Question

A baghouse filter has to treat 12 m\(^3\)/s of waste gas continuously. The baghouse is to be divided into 5 sections of equal cloth area such that one section can be shut down for cleaning and/or repairing, while the other 4 sections continue to operate. An air-to-cloth ratio of 6.0 m\(^3\)/min-m\(^2\) cloth will provide sufficient treatment to the gas. The individual bags are of 32 cm in diameter and 5 m in length. The total number of bags (in integer) required in the baghouse is \(\underline{\hspace{1cm}}\).

Hint:

The total number of bags required can be calculated by dividing the total cloth area by the area of one bag.

Answer 1

Correct Answer: 30

To determine the total number of bags required in the baghouse, follow these steps:

1. First, calculate the cloth area required while one section is shut down for cleaning, leaving four sections operational. The total volumetric flow rate is 12 m³/s. When converted to m³/min, this becomes 720 m³/min (since 1 s = 1/60 min).
2. With an air-to-cloth ratio of 6.0 m³/min-m², the cloth area required for the 4 sections is:
   A = (720 m³/min) / (6.0 m³/min-m²) = 120 m².
3. Since each section should have the same area and there are 5 sections, the total cloth area for all five sections is:
   Total Cloth Area = 5/4 × 120 m² = 150 m².
4. Next, calculate the cloth area for each bag. The diameter of the bag is 32 cm = 0.32 m, and the length is 5 m.
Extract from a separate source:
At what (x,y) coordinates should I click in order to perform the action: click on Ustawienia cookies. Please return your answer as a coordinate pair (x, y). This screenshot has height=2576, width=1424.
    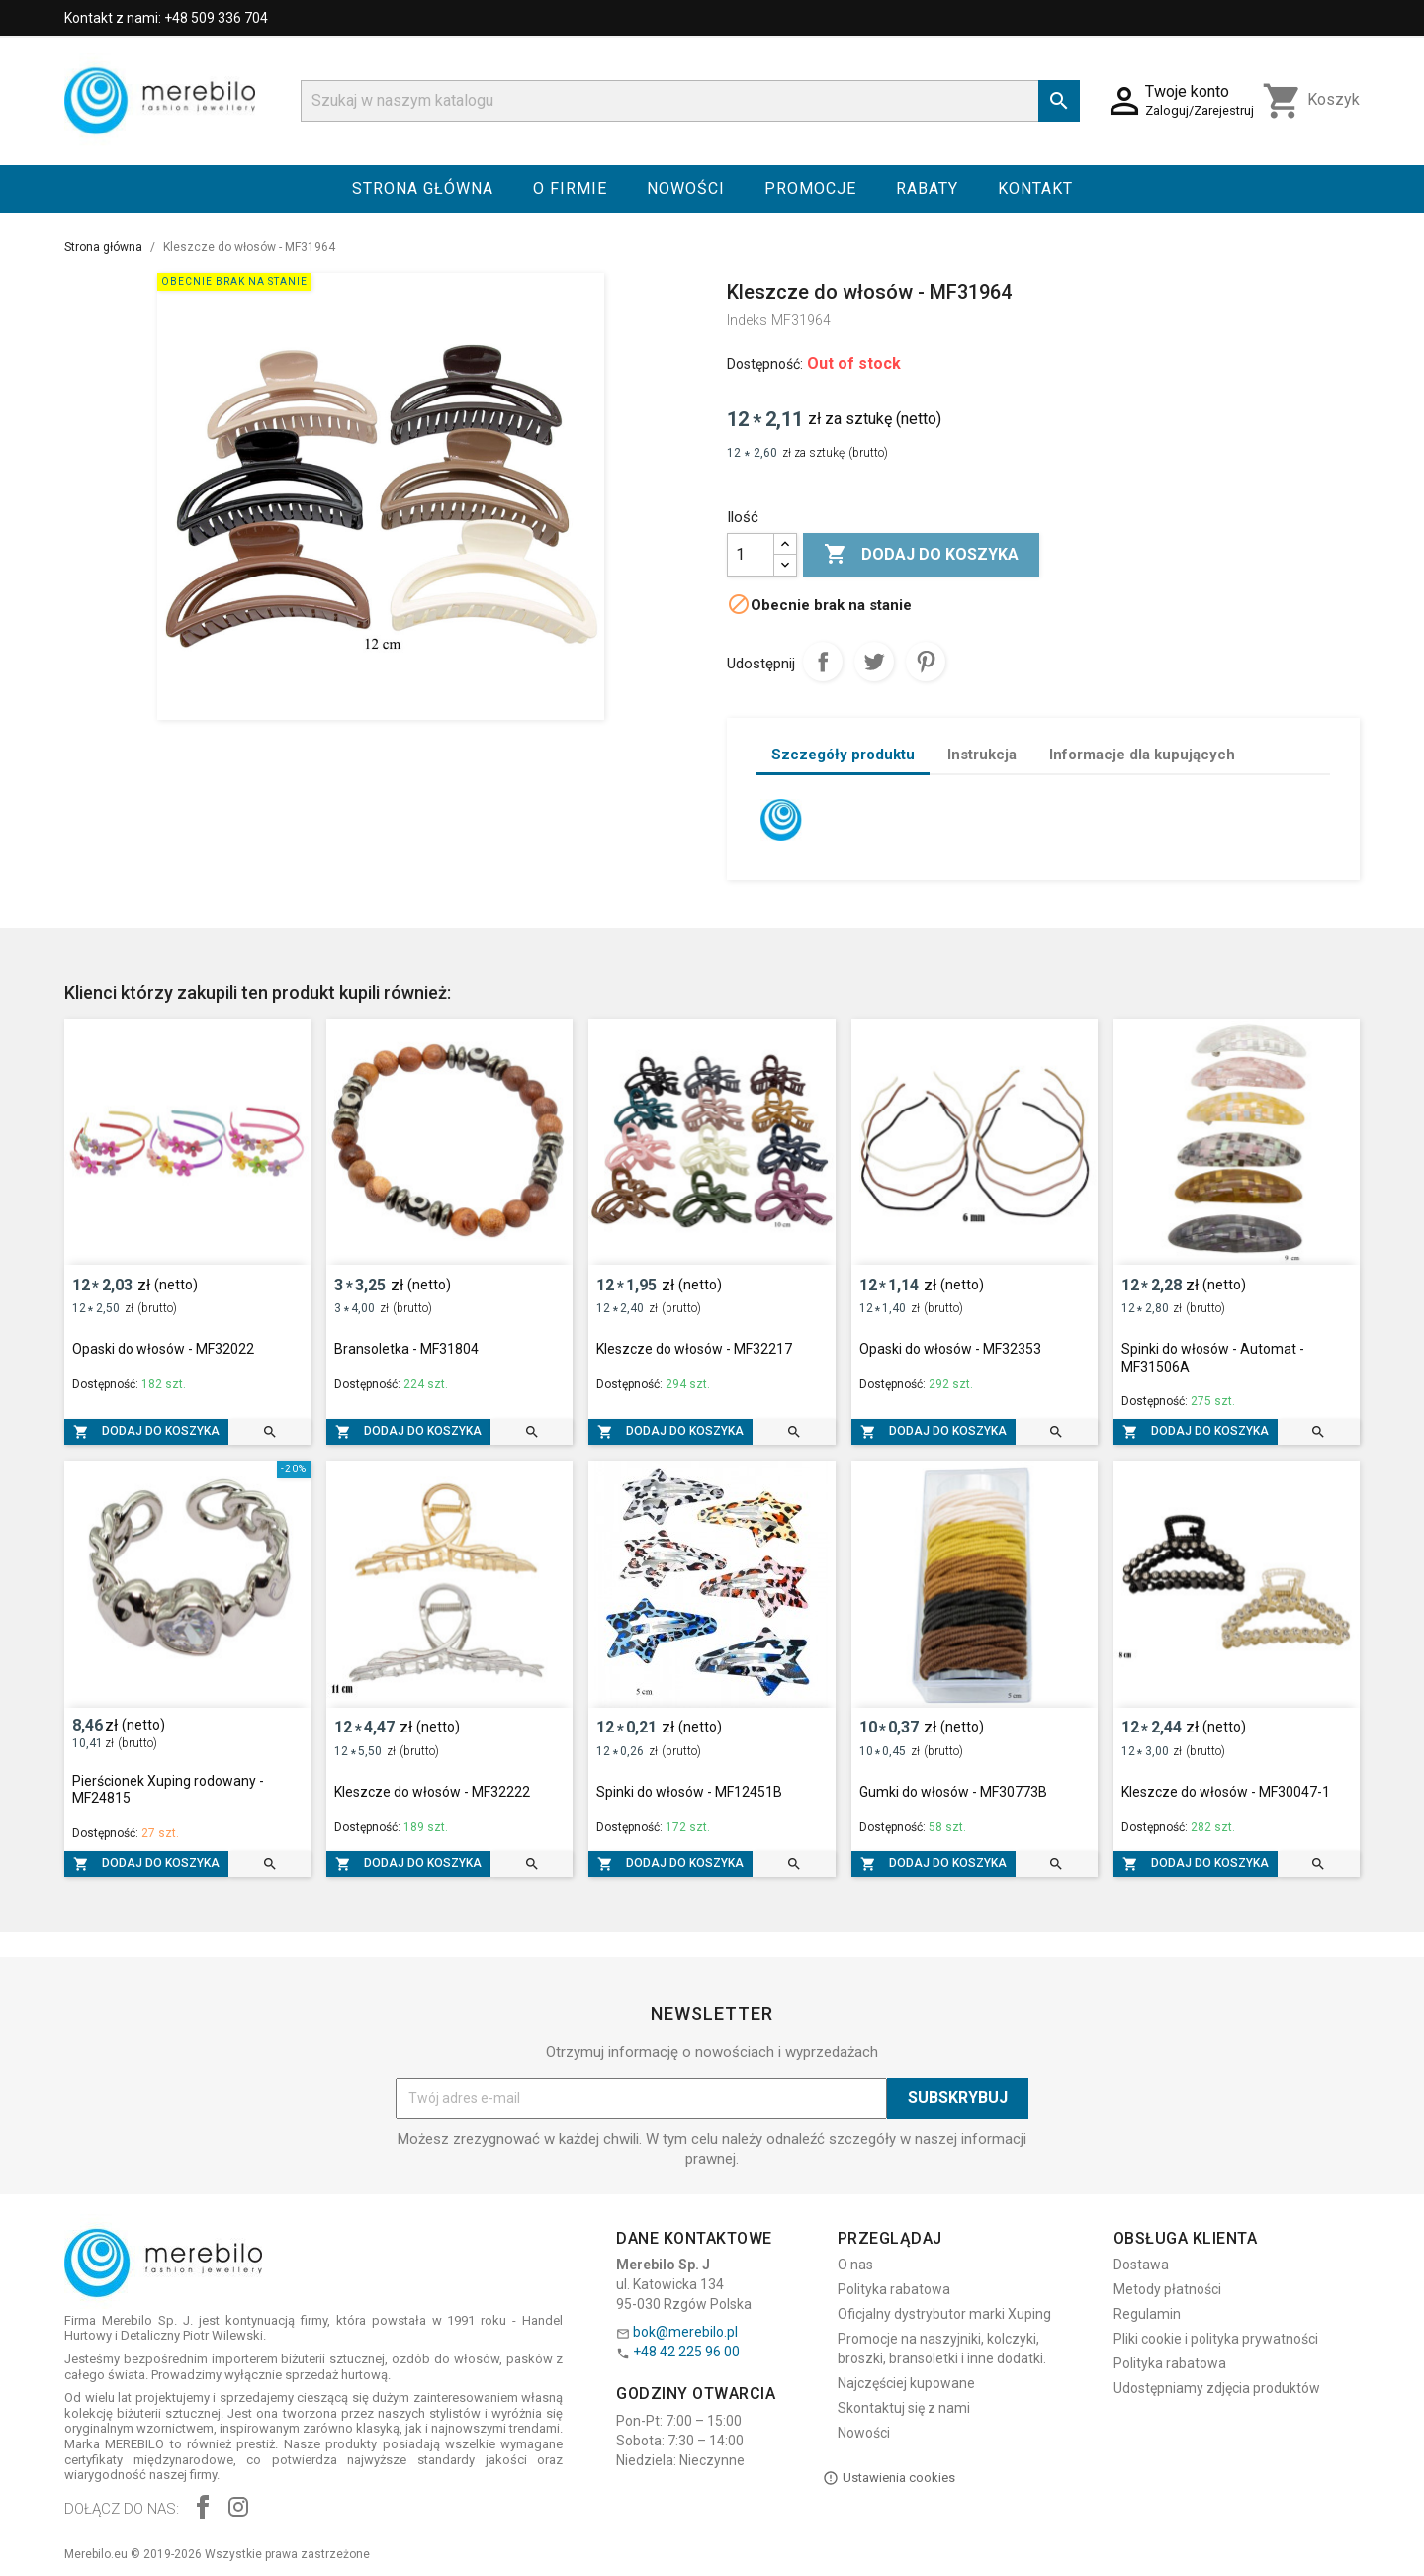
    Looking at the image, I should click on (889, 2478).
The surface area A of each cylindrical bag (not considering the ends) is given by:
   A_bag = π × d × h = π × 0.32 m × 5 m ≈ 5.024 m².
5. The total number of bags required is then:
   Number of Bags = Total Cloth Area / A_bag ≈ 150 m² / 5.024 m² ≈ 29.86.
6. Since the number of bags must be an integer, round 29.86 up to 30 to ensure adequate capacity.

The total number of bags required in the baghouse is 30.